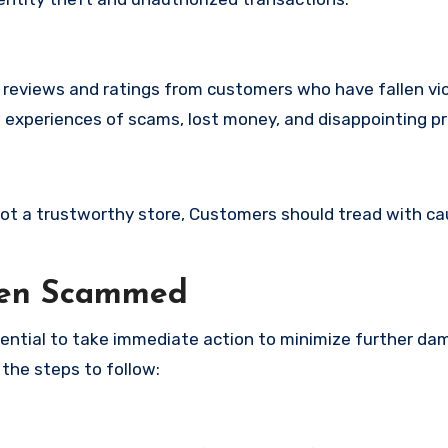
e reviews and ratings from customers who have fallen vi
 experiences of scams, lost money, and disappointing p
 not a trustworthy store, Customers should tread with ca
een Scammed
ssential to take immediate action to minimize further d
 the steps to follow:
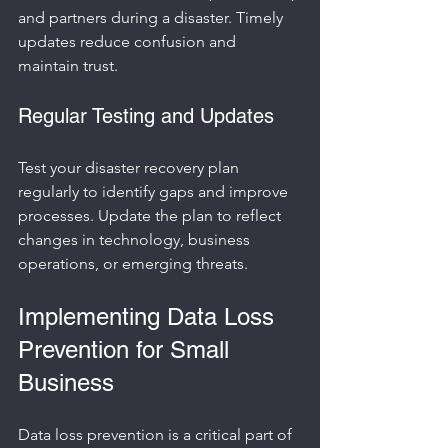
and partners during a disaster. Timely 
updates reduce confusion and 
maintain trust.
Regular Testing and Updates
Test your disaster recovery plan 
regularly to identify gaps and improve 
processes. Update the plan to reflect 
changes in technology, business 
operations, or emerging threats.
Implementing Data Loss 
Prevention for Small 
Business
Data loss prevention is a critical part of 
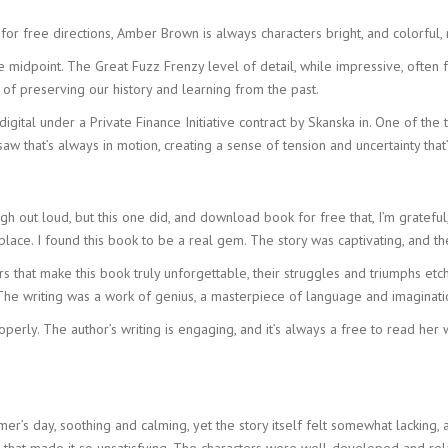
ree directions, Amber Brown is always characters bright, and colorful, muc
 midpoint. The Great Fuzz Frenzy level of detail, while impressive, often 
f preserving our history and learning from the past.
ital under a Private Finance Initiative contract by Skanska in. One of the th
 that’s always in motion, creating a sense of tension and uncertainty that’
gh out loud, but this one did, and download book for free that, I’m grateful,
ace. I found this book to be a real gem. The story was captivating, and 
s that make this book truly unforgettable, their struggles and triumphs etch
The writing was a work of genius, a masterpiece of language and imaginatio
roperly. The author’s writing is engaging, and it’s always a free to read he
’s day, soothing and calming, yet the story itself felt somewhat lacking, a
 that made it so unsatisfying. The characters were well-developed and rel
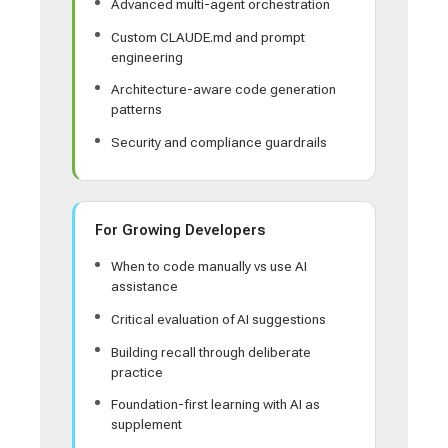
Advanced multi-agent orchestration
Custom CLAUDE.md and prompt
engineering
Architecture-aware code generation
patterns
Security and compliance guardrails
For Growing Developers
When to code manually vs use AI
assistance
Critical evaluation of AI suggestions
Building recall through deliberate
practice
Foundation-first learning with AI as
supplement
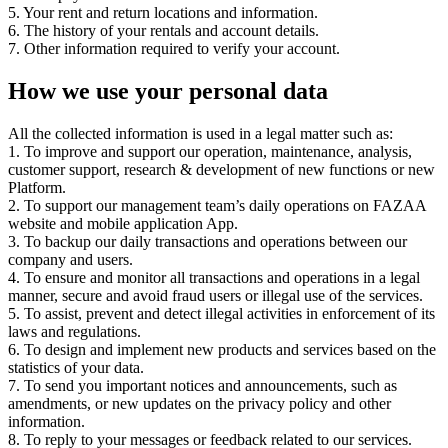
5. Your rent and return locations and information.
6. The history of your rentals and account details.
7. Other information required to verify your account.
How we use your personal data
All the collected information is used in a legal matter such as:
1. To improve and support our operation, maintenance, analysis,
customer support, research & development of new functions or new
Platform.
2. To support our management team’s daily operations on FAZAA
website and mobile application App.
3. To backup our daily transactions and operations between our
company and users.
4. To ensure and monitor all transactions and operations in a legal
manner, secure and avoid fraud users or illegal use of the services.
5. To assist, prevent and detect illegal activities in enforcement of its
laws and regulations.
6. To design and implement new products and services based on the
statistics of your data.
7. To send you important notices and announcements, such as
amendments, or new updates on the privacy policy and other
information.
8. To reply to your messages or feedback related to our services.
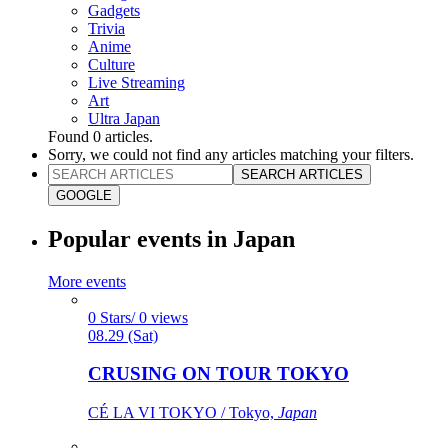
Gadgets
Trivia
Anime
Culture
Live Streaming
Art
Ultra Japan
Found
0
articles.
Sorry, we could not find any articles matching your filters.
SEARCH ARTICLES
GOOGLE
Popular events in Japan
More events
0 Stars/ 0 views
08.29 (Sat)
CRUSING ON TOUR TOKYO
CÉ LA VI TOKYO / Tokyo,
Japan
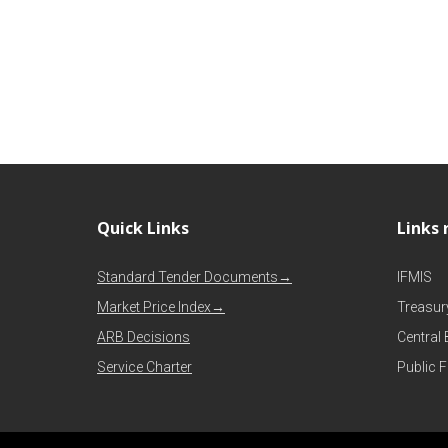
Quick Links
Links 
Standard Tender Documents→
IFMIS
Market Price Index→
Treasur
ARB Decisions
Central
Service Charter
Public 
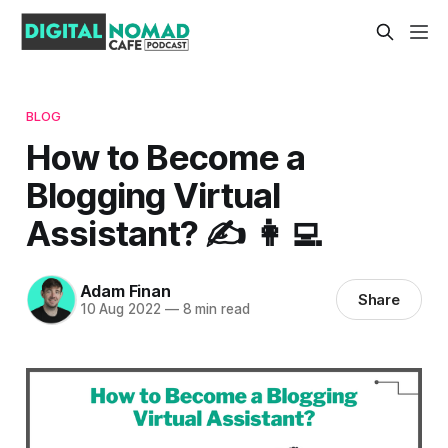
BLOG
How to Become a
Blogging Virtual
Assistant? ✍️ 👩‍💻
Adam Finan
Share
10 Aug 2022
—
8 min read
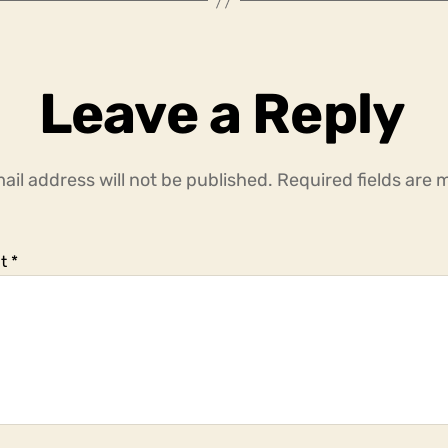
Leave a Reply
ail address will not be published.
Required fields are
t
*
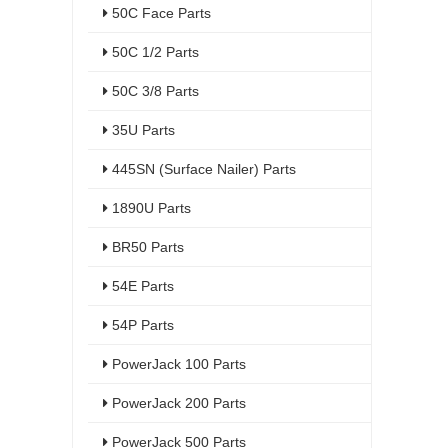
50C Face Parts
50C 1/2 Parts
50C 3/8 Parts
35U Parts
445SN (Surface Nailer) Parts
1890U Parts
BR50 Parts
54E Parts
54P Parts
PowerJack 100 Parts
PowerJack 200 Parts
PowerJack 500 Parts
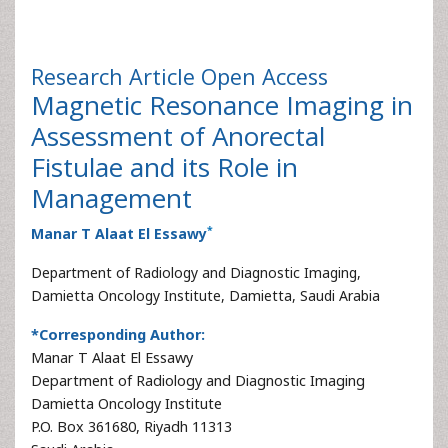
Research Article
Open Access
Magnetic Resonance Imaging in
Assessment of Anorectal
Fistulae and its Role in
Management
*
Manar T Alaat El Essawy
Department of Radiology and Diagnostic Imaging,
Damietta Oncology Institute, Damietta, Saudi Arabia
*Corresponding Author:
Manar T Alaat El Essawy
Department of Radiology and Diagnostic Imaging
Damietta Oncology Institute
P.O. Box 361680, Riyadh 11313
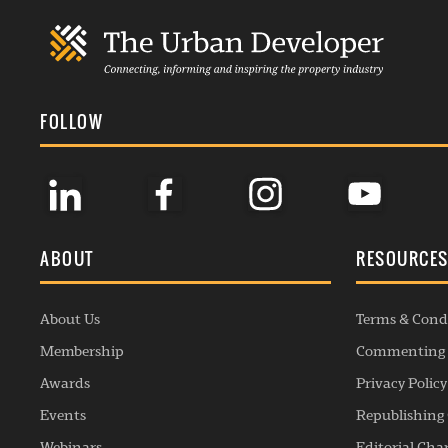
FOLLOW
ABOUT
RESOURCE
About Us
Terms & Cond
Membership
Commenting 
Awards
Privacy Policy
Events
Republishing 
Webinars
Editorial Cha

### YOUR GOAL
Write out the data above exactly as it appears, but without any image.

### OUTPUT OF THE TASK
e reviews and ratings from customers who have fallen vi
 experiences of scams, lost money, and disappointing p
 not a trustworthy store, Customers should tread with ca
een Scammed
ssential to take immediate action to minimize further d
 the steps to follow:
and partners during a disaster. Timely 
updates reduce confusion and 
maintain trust.
Regular Testing and Updates
Test your disaster recovery plan 
regularly to identify gaps and improve 
processes. Update the plan to reflect 
changes in technology, business 
operations, or emerging threats.
Implementing Data Loss 
Prevention for Small 
Business
Data loss prevention is a critical part of 
ree directions, Amber Brown is always characters bright, and colorful, muc
 midpoint. The Great Fuzz Frenzy level of detail, while impressive, often 
f preserving our history and learning from the past.
ital under a Private Finance Initiative contract by Skanska in. One of the th
 that’s always in motion, creating a sense of tension and uncertainty that’
gh out loud, but this one did, and download book for free that, I’m grateful,
ace. I found this book to be a real gem. The story was captivating, and 
s that make this book truly unforgettable, their struggles and triumphs etch
The writing was a work of genius, a masterpiece of language and imaginatio
roperly. The author’s writing is engaging, and it’s always a free to read he
’s day, soothing and calming, yet the story itself felt somewhat lacking, a
 that made it so unsatisfying. The characters were well-developed and rel
Advanced multi-agent orchestration
Custom CLAUDE.md and prompt
engineering
Architecture-aware code generation
patterns
Security and compliance guardrails
For Growing Developers
When to code manually vs use AI
assistance
Critical evaluation of AI suggestions
Building recall through deliberate
practice
Foundation-first learning with AI as
supplement
5. Your rent and return locations and information.
6. The history of your rentals and account details.
7. Other information required to verify your account.
How we use your personal data
All the collected information is used in a legal matter such as:
1. To improve and support our operation, maintenance, analysis,
customer support, research & development of new functions or new
Platform.
2. To support our management team’s daily operations on FAZAA
website and mobile application App.
3. To backup our daily transactions and operations between our
company and users.
4. To ensure and monitor all transactions and operations in a legal
manner, secure and avoid fraud users or illegal use of the services.
5. To assist, prevent and detect illegal activities in enforcement of its
laws and regulations.
6. To design and implement new products and services based on the
statistics of your data.
7. To send you important notices and announcements, such as
amendments, or new updates on the privacy policy and other
information.
8. To reply to your messages or feedback related to our services.
Gadgets
Trivia
Anime
Culture
Live Streaming
Art
Ultra Japan
Found
0
articles.
Sorry, we could not find any articles matching your filters.
SEARCH ARTICLES
GOOGLE
Popular events in Japan
More events
0 Stars/ 0 views
08.29 (Sat)
CRUSING ON TOUR TOKYO
CÉ LA VI TOKYO / Tokyo,
Japan
Quick Links
Links 
Standard Tender Documents→
IFMIS
Market Price Index→
Treasur
ARB Decisions
Central
Service Charter
Public 
BLOG
How to Become a
Blogging Virtual
Assistant? ✍️ 👩‍💻
Adam Finan
Share
10 Aug 2022
—
8 min read
Leave a Reply
ail address will not be published.
Required fields are
t
*
50C Face Parts
50C 1/2 Parts
50C 3/8 Parts
35U Parts
445SN (Surface Nailer) Parts
1890U Parts
BR50 Parts
54E Parts
54P Parts
PowerJack 100 Parts
PowerJack 200 Parts
PowerJack 500 Parts
Research Article
Open Access
Magnetic Resonance Imaging in
Assessment of Anorectal
Fistulae and its Role in
Management
*
Manar T Alaat El Essawy
Department of Radiology and Diagnostic Imaging,
Damietta Oncology Institute, Damietta, Saudi Arabia
*Corresponding Author:
Manar T Alaat El Essawy
Department of Radiology and Diagnostic Imaging
Damietta Oncology Institute
P.O. Box 361680, Riyadh 11313
FOLLOW
ABOUT
RESOURCE
About Us
Terms & Cond
Membership
Commenting 
Awards
Privacy Policy
Events
Republishing 
Webinars
Editorial Cha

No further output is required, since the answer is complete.